NVIDIA GPU Driver Kernel Mode Layer Flaw Allows for Privilege Escalation in Multi-Tenant AI Clusters
Overview
A high-severity vulnerability was discovered in the kernel mode layer of NVIDIA's widely used GPU drivers for Linux. The flaw is an out-of-bounds write that can be triggered by a specially crafted CUDA kernel submitted by a user-space process. In multi-tenant environments like Kubernetes clusters with GPU sharing (e.g., MIG - Multi-Instance GPU) or cloud-based ML training platforms, an unprivileged user or a containerized workload could exploit this vulnerability. A successful exploit could, at a minimum, lead to a Denial of Service (DoS) by crashing the host kernel, disrupting all workloads on the physical machine. More critically, advanced exploitation could allow for the out-of-bounds write to be controlled, enabling an attacker to overwrite specific kernel memory structures. This could lead to arbitrary code execution within the kernel, resulting in a full privilege escalation on the host node.

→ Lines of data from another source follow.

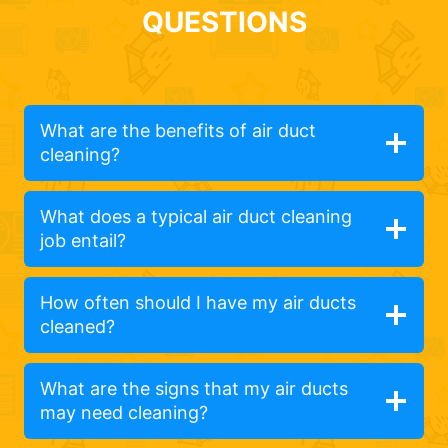
QUESTIONS
What are the benefits of air duct
cleaning?
What does a typical air duct cleaning
job entail?
How often should I have my air ducts
cleaned?
What are the signs that my air ducts
may need cleaning?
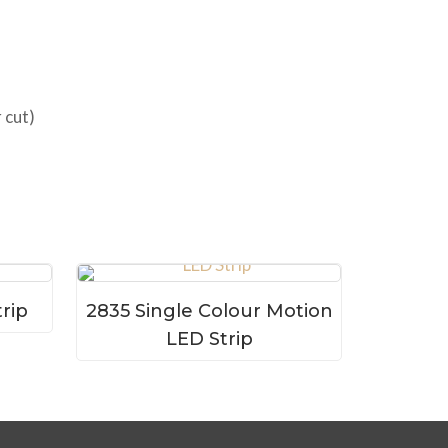
 cut)
rip
2835 Single Colour Motion
LED Strip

This vulnerability breaks the security boundary between different ML jobs and tenants, allowing an attacker to escape their container, gain root access to the underlying host, and potentially access or compromise other tenants' models and sensitive data. The vulnerability underscores the critical importance of the hardware and driver security stack in securing AI infrastructure.
Affected Systems
Testing Guide
1. Check the currently installed NVIDIA driver version on your Linux hosts by running `nvidia-smi`. 2. The driver version is displayed in the top right corner of the output. 3. If the displayed version is less than `555.42.02`, the system is vulnerable and should be updated. 4. Public proof-of-concept exploit code may not be available or safe to run. Version checking is the most reliable method of confirming vulnerability status.
Mitigation Steps
1. **Patch Drivers:** Update all NVIDIA drivers on host machines to the patched version (555.42.02 or newer) as soon as possible. 2. **Use VM-based Isolation:** For workloads requiring the highest level of security, use full virtual machines with GPU passthrough for isolation instead of containerization on a shared kernel. 3. **Restrict GPU Access:** Limit GPU access to only trusted workloads and users. 4. **Implement Egress Filtering:** Apply strict network egress filtering to GPU-enabled nodes to prevent compromised nodes from communicating with attacker-controlled servers. 5. **Monitor Kernel Logs:** Actively monitor for unexpected kernel panics or driver errors on GPU nodes, which could indicate exploitation attempts.
Patch Details
NVIDIA released patched driver version 555.42.02 which corrects the out-of-bounds write condition.